Z jednej strony naukowcy dążą do opracowania leku na raka, z drugiej jednak są też tacy, którzy chcą przeciwdziałać powstawaniu nowotworów. Do tej drugiej grupy zaliczają się osoby powiązane z badaniami nad „antyrakową” kiełbasą.
Kluczowym składnikiem owego mięsnego wyrobu mają być ogólnodostępne owoce i warzywa, których odpowiednia kombinacja powinna hamować rozwój komórek rakowych. Dokładniej rzecz ujmując, chodzi o tzw. antyoksydanty, czyli przeciwutleniacze. Naukowcy uważają, iż są one pomocne w zwalczaniu procesów starzenia, choroby Alzheimera czy wreszcie leczeniu nowotworów.

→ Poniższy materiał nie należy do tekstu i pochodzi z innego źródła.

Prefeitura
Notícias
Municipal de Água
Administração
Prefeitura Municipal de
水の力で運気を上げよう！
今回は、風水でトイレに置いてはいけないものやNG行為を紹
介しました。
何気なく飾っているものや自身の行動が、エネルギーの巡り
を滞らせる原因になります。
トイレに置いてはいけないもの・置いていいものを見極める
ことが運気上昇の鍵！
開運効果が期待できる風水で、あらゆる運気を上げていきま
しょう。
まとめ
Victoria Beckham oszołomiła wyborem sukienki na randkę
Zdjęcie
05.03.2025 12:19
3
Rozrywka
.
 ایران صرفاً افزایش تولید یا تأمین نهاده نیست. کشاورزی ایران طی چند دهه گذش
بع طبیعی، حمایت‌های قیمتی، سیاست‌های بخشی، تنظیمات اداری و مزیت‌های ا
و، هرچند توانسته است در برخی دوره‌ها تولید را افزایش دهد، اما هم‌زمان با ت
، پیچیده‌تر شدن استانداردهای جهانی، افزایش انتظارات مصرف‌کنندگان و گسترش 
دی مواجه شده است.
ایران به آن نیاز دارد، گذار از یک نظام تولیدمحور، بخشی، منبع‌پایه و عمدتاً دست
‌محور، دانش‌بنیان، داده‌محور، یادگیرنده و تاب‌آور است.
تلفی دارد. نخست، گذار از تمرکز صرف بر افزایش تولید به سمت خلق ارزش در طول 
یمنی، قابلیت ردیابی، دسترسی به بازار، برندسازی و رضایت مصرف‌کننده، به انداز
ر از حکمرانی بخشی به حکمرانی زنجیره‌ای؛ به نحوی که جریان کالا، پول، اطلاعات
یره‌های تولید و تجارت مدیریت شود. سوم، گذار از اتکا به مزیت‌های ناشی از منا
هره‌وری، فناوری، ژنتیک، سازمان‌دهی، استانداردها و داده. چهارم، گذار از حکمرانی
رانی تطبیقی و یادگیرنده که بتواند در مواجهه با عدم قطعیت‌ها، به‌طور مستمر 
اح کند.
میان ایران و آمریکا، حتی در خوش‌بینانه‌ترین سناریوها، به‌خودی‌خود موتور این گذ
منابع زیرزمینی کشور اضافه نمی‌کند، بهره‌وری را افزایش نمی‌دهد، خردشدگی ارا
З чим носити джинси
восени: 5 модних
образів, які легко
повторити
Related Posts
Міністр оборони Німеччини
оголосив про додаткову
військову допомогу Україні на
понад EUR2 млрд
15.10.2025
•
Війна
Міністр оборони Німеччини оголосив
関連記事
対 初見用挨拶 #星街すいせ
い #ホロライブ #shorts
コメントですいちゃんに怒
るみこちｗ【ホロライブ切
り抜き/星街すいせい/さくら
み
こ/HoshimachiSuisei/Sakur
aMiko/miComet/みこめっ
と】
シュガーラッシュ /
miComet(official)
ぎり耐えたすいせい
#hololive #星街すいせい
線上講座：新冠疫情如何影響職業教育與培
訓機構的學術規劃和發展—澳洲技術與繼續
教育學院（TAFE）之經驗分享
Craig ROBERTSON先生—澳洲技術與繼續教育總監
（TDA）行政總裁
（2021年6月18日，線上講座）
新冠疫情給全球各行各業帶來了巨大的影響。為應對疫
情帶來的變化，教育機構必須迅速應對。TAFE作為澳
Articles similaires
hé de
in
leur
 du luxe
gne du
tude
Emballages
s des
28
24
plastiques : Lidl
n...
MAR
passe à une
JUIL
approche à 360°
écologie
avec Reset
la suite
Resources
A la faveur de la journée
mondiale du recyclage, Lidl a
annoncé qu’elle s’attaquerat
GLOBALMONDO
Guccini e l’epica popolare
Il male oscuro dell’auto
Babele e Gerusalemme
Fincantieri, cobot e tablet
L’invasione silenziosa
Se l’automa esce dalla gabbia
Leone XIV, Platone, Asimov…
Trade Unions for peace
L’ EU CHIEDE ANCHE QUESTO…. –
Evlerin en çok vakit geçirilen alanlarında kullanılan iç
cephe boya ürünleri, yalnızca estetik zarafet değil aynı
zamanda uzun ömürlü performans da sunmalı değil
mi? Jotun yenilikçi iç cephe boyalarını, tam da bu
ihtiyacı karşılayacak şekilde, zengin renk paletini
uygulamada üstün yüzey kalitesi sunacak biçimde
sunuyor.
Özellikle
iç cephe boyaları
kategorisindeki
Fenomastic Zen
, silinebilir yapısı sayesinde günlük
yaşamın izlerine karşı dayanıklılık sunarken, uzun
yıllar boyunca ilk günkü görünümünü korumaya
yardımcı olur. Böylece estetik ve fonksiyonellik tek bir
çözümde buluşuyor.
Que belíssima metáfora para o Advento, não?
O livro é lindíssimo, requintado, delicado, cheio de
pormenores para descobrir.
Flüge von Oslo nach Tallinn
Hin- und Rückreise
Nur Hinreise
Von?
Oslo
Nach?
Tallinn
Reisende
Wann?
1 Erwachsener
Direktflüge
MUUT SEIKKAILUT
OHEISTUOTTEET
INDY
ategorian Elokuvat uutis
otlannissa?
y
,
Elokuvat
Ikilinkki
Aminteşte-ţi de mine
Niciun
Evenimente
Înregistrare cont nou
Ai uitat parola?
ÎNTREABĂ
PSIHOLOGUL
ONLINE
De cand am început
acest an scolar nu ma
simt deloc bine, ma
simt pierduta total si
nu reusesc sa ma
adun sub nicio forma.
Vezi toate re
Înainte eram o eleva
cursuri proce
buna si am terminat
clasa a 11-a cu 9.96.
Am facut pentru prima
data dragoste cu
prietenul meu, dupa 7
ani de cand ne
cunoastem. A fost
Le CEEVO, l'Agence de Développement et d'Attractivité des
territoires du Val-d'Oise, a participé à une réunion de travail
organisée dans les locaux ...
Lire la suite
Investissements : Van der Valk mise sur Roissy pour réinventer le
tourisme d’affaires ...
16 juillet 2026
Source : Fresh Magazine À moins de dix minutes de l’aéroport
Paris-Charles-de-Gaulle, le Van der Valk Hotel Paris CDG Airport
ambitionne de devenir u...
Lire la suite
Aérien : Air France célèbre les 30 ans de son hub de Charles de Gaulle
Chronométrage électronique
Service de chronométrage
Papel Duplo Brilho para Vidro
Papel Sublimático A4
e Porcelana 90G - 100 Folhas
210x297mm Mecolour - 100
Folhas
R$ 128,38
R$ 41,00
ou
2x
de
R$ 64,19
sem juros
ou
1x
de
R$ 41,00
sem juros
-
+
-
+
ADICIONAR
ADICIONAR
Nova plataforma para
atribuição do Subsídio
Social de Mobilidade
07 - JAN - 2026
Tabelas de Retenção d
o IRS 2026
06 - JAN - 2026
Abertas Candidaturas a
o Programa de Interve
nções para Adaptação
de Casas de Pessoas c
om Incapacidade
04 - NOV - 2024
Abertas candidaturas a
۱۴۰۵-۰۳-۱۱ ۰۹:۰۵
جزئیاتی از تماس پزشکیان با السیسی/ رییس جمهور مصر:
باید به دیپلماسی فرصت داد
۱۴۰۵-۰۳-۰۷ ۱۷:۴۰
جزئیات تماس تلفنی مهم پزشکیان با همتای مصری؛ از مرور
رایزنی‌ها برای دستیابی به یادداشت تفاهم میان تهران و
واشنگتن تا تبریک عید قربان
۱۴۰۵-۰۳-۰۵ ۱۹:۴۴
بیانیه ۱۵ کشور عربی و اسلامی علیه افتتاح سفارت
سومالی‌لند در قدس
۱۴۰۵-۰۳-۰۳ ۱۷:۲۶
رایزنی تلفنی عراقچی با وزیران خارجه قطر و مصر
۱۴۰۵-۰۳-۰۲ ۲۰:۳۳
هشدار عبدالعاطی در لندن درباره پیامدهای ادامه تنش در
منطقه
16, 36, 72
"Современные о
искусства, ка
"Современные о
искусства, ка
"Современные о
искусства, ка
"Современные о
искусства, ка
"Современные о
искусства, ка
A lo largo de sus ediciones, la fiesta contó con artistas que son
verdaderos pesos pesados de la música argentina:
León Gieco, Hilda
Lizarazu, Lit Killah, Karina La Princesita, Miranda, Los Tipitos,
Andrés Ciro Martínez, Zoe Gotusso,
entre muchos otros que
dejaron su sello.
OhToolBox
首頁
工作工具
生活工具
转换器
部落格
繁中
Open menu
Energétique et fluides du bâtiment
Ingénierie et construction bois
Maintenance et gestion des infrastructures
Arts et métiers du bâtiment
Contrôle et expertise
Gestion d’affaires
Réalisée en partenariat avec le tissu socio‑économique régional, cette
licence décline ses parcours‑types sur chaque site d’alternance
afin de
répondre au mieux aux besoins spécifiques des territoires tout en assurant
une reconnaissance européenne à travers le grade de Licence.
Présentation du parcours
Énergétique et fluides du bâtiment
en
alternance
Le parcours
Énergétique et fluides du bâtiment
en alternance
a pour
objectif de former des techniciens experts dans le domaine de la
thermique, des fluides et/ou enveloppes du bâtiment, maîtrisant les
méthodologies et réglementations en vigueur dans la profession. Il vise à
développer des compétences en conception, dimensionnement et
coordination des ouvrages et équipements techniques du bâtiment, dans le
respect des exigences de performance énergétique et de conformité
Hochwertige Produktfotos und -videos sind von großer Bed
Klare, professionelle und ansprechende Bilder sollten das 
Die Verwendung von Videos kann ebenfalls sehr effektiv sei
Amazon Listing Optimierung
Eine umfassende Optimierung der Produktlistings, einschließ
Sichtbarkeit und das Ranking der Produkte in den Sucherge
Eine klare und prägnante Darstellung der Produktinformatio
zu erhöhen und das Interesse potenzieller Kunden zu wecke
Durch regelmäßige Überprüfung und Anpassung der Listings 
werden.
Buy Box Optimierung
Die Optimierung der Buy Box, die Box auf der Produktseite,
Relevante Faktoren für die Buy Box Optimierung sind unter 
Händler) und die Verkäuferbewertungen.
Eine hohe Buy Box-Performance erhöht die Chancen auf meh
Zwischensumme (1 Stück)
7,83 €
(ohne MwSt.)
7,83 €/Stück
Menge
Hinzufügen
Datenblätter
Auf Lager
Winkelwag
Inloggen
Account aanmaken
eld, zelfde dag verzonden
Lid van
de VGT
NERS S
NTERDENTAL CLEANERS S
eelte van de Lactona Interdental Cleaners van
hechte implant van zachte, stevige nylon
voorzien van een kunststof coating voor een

Za badania jest odpowiedzialny zespół szwedzkich naukowców. Tylko w tym kraju co roku na raka jelita grubego choruje około pięciu tysięcy ludzi. Jakiś czas temu WHO sklasyfikowała mięso w pierwszej grupie rakotwórczych środków, co oznacza, że istnieje znacząca zależność między ilością spożywanego mięsa a ryzykiem powstania nowotworu. Obecnie antyrakowa kiełbasa wciąż jest testowana. Za jakiś czas powinno dojść do prób na zwierzętach, jeśli te okażą się sukcesem, wówczas produkt trafi do szerszego obiegu.